* TASK DETAILS *
The reply should contain every entry exactly as given, with no pictures in it.

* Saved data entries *
__________

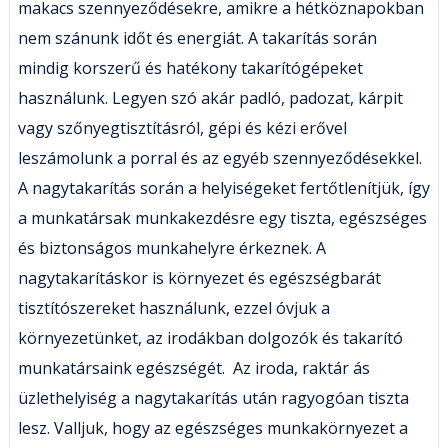
makacs szennyeződésekre, amikre a hétköznapokban
nem szánunk időt és energiát. A takarítás során
mindig korszerű és hatékony takarítógépeket
használunk. Legyen szó akár padló, padozat, kárpit
vagy szőnyegtisztításról, gépi és kézi erővel
leszámolunk a porral és az egyéb szennyeződésekkel.
A nagytakarítás során a helyiségeket fertőtlenítjük, így
a munkatársak munkakezdésre egy tiszta, egészséges
és biztonságos munkahelyre érkeznek. A
nagytakarításkor is környezet és egészségbarát
tisztítószereket használunk, ezzel óvjuk a
környezetünket, az irodákban dolgozók és takarító
munkatársaink egészségét. Az iroda, raktár ás
üzlethelyiség a nagytakarítás után ragyogóan tiszta
lesz. Valljuk, hogy az egészséges munkakörnyezet a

__________

* ANSWER SECTION *
makacs szennyeződésekre, amikre a hétköznapokban
nem szánunk időt és energiát. A takarítás során
mindig korszerű és hatékony takarítógépeket
használunk. Legyen szó akár padló, padozat, kárpit
vagy szőnyegtisztításról, gépi és kézi erővel
leszámolunk a porral és az egyéb szennyeződésekkel.
A nagytakarítás során a helyiségeket fertőtlenítjük, így
a munkatársak munkakezdésre egy tiszta, egészséges
és biztonságos munkahelyre érkeznek. A
nagytakarításkor is környezet és egészségbarát
tisztítószereket használunk, ezzel óvjuk a
környezetünket, az irodákban dolgozók és takarító
munkatársaink egészségét. Az iroda, raktár ás
üzlethelyiség a nagytakarítás után ragyogóan tiszta
lesz. Valljuk, hogy az egészséges munkakörnyezet a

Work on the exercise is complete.